IN MEMORIAM: Charles Krauthammer

I grew up on Charles Krauthammer.

I don’t mean that I grew up reading Charles Krauthammer. I mean that Krauthammer helped me grow up. The older I got, the more I valued Krauthammer; as I attempted to move beyond the temptation toward provocativeness and toward something more substantial, I saw Krauthammer as something of a guide. When my father asked me which writer I considered the best in the business, there was always only one answer: Krauthammer.

Charles Krauthammer is the thinker I aspired to be, the writer I wanted to emulate.

I failed; I’ll always fail. But, to be fair, that's not my fault. He was just that good.

I’m not alone. Krauthammer’s writings shaped an entire generation of young conservatives – conservatives who were looking for thoughtful, reasoned explanations of the issues of the day. Krauthammer was a moral and political bellwether. If you didn’t know what to think, Krauthammer nearly always did.

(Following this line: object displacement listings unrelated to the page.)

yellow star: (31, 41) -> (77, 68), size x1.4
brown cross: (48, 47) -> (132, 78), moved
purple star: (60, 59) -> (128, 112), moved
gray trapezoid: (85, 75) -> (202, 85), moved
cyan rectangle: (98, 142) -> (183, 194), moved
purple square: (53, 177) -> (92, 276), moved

And if he didn’t, that was because Krauthammer was willing to consider all sides of an issue. Read some of his columns. This was a man who picked up an issue, turned it over, examined its smooth surfaces and rough undersides, and came away with a judgment. Because, in the end, that’s what Krauthammer was: a judge. A judge of nations, a judge of character, a judge of men.

I met Krauthammer twice, both times briefly. Once, we met in his office; I was with several other columnists and reporters, and we were all rather awestruck to be in his presence. He traded baseball jokes with us as he asked about the news of the day. That was another funny thing about Krauthammer – he wasn’t a news junkie. He was a thought junkie. The headlines of the day simply mattered less to him than the philosophies and worldviews that could be only faintly spotted through the murky waters of daily politics. That’s why Krauthammer seemed to be so clear – he was speaking and writing from a deeper place. It’s also why he was so prescient: the waves of politics varied, but the bottom of the ocean was stable.

The second time I met him was at the offices of Prager University, where he was about to cut a video – a video in which he, an immigration dove, argued for a border wall. We only met briefly again, but in that brief time, he grilled me in specific detail on the differences between the Canadian healthcare system and the Australian healthcare system. Needless to say, I failed the grilling. I remember turning to a good friend who was at the meeting, and asking, “Was Krauthammer testing me?” My friend, who had met Krauthammer a few more times than I, replied, “No. He genuinely wanted to know.” (Only later did I learn that Krauthammer had to lie down for a few minutes after our conversation to recover physically. He was a man so hungry for knowledge that he would literally put himself in physical discomfort to seek it.)

And that was Krauthammer: a man who genuinely wanted to know, and who obviously took great joy in learning and thinking. Only a man who took such joy in the intellectual life could have succeeded so wildly in a life marked by such a great tragedy as his paralysis. Only a man devoted to the pursuits of the mind could write about the end of his life thusly:

I leave this life with no regrets. It was a wonderful life — full and complete with the great loves and great endeavors that make it worth living. I am sad to leave, but I leave with the knowledge that I lived the life that I intended.

May we all live such lives. May we all be blessed by his memory, and by the wealth of writing and thought he left behind. Baruch Dayan Ha'Emet.